County fairs? These wonderful repositories of cotton candy, ferris wheels, canned tomatoes, hand-crafted quilts and carny barkers also boast a fair population of farm critters all concentrated in one place and all carefully bedded on great heaps of straw. Even better, some of the best hay around is being fed to the cows, sheep, goats and horses that will enter the show ring. Not all of this nitrogen-rich hay is eaten; a good deal of it ends up mixed with bedding. Handlers daily clean stalls, and huge piles of wonderful mulch quickly accumulate. So, for the price of entry, you can do more than pig out on barbecue sandwiches and get sick on roller coasters. You can also help the garden.
A few tips on gathering the best mulch:
* Get there before lunch. The earlier you go to pick up a load, the freer it will be of trash -- paper cups, bags, plastic spoons, cans, etc. Most herdsmen clean early in the morning, before 9, and the front-end loader usually doesn't get by until afternoon to remove piles of bedding into dumpsters.
* To save the price of admission, hit the fairgrounds the day after the fair -- again, early in the day. That's when crews come in to muck out the stalls. You might also be able to talk some nice front-end-loader operator into dropping a bucketful into the back of your pick-up truck, if you're fortunate enough to own one. One or two buckets from a front-end loader will just about fill a truck bed.
* If you're not lucky enough to own a pick-up, bring a box of three-ply trash bags. Lightweight bags can't take the weight of manure-rich straw and hay.
* Bring a pitchfork, which you should have anyway because it's a useful garden tool, and a rake.
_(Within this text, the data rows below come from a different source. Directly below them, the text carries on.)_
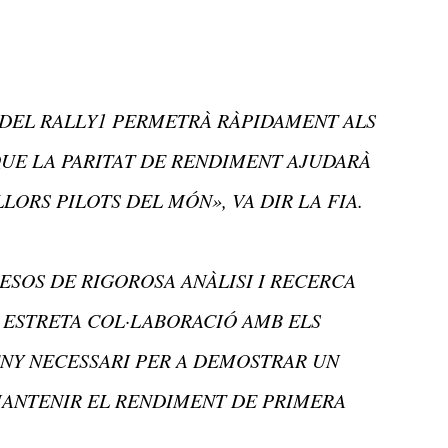
 DEL RALLY1 PERMETRÀ RÀPIDAMENT ALS
QUE LA PARITAT DE RENDIMENT AJUDARÀ
ORS PILOTS DEL MÓN», VA DIR LA FIA.
ESOS DE RIGOROSA ANÀLISI I RECERCA
N ESTRETA COL·LABORACIÓ AMB ELS
ENY NECESSARI PER A DEMOSTRAR UN
 MANTENIR EL RENDIMENT DE PRIMERA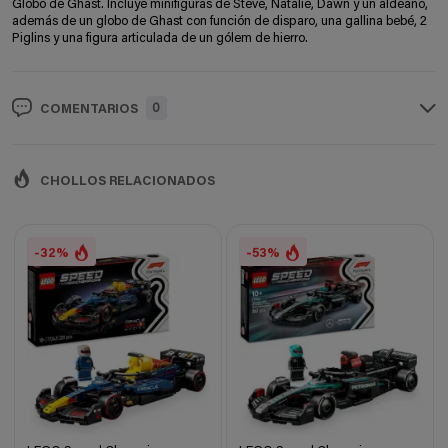
Globo de Ghast. Incluye minifiguras de Steve, Natalie, Dawn y un aldeano,
además de un globo de Ghast con función de disparo, una gallina bebé, 2
Piglins y una figura articulada de un gólem de hierro.
0
COMENTARIOS
CHOLLOS RELACIONADOS
-32%
-53%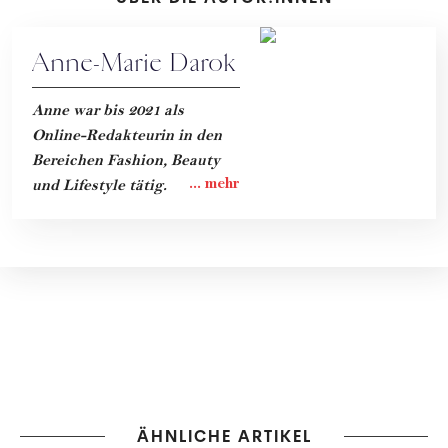
Anne-Marie Darok
Anne war bis 2021 als
Online-Redakteurin in den
Bereichen Fashion, Beauty
und Lifestyle tätig.
ÄHNLICHE ARTIKEL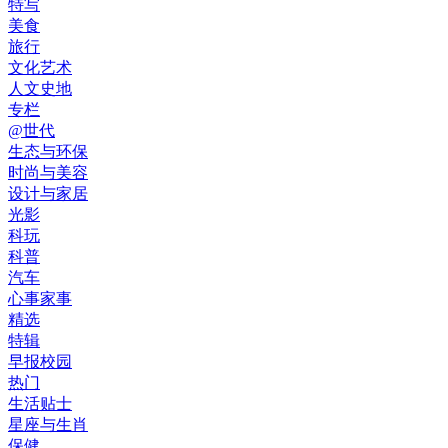
特写
美食
旅行
文化艺术
人文史地
专栏
@世代
生态与环保
时尚与美容
设计与家居
光影
科玩
科普
汽车
心事家事
精选
特辑
早报校园
热门
生活贴士
星座与生肖
保健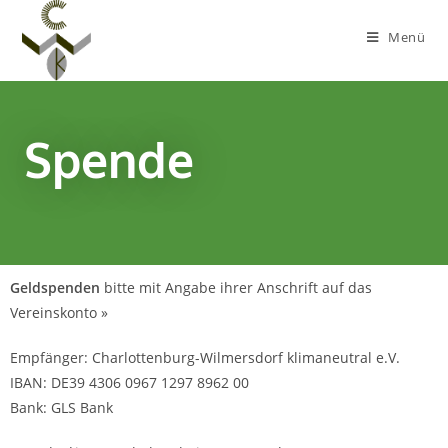
Menü
Spende
Geldspenden
bitte mit Angabe ihrer Anschrift auf das
Vereinskonto »
Empfänger: Charlottenburg-Wilmersdorf klimaneutral e.V.
IBAN: DE39
4306 0967 1297 8962 00
Bank: GLS Bank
* If you're after untouched bales of hay or straw, seek out the barn supervisor or someone in charge of a particular barn, and ask about taking home unused bales at the end of the fair. Do this late in the week, perhaps one or two days before the fair closes, when the barn supervisor will have some idea of what might be left over. You will, however, have to pay for unused bales of straw or hay. Straw is running about $1.50, and hay about $2 per bale, depending on quality and availability.
* If you're not ready for mulch just yet, but you plan on getting some later, touch base with the farmer who is supplying hay and straw to the county fair nearest you. Ask him about the availability of spoiled hay and possible delivery.
Here's a list of county fairs: MONTGOMERY COUNTY FAIR -- 16 Chestnut Street, Gaithersburg; I-270 to Montgomery Village exit, south on Route 355 to Chestnut. Closes this Saturday. Entry $3, parking $1. MARYLAND STATE FAIR -- Timonium; I-83 to exit 17; fairgrounds are just north of the Baltimore Beltway. August 28 to September 6. Entry $2. FREDERICKSBURG AGRICULTURAL FAIR -- Route 2, two miles south of Fredericksburg. September 2 to 11. Entry $3, parking $1. ANNE ARUNDEL COUNTY FAIR -- Sandy Point State Park, Maryland, off U.S. 50 at the Bay Bridge. Entry $2, parking, $1. CHARLES COUNTY FAIR -- three miles south of La Plata off U.S. 301; September 16 to 19. Entry $2. VIRGINIA STATE FAIR -- Richmond; Laburnum Avenue at Richmond-Henrico Turnpike; September 23 to October 3. I mention this one, even though it's far away, mainly because it will have one of the biggest livestock populations of any fair around -- about 6,000 head, which means that there'll be plenty of mulch.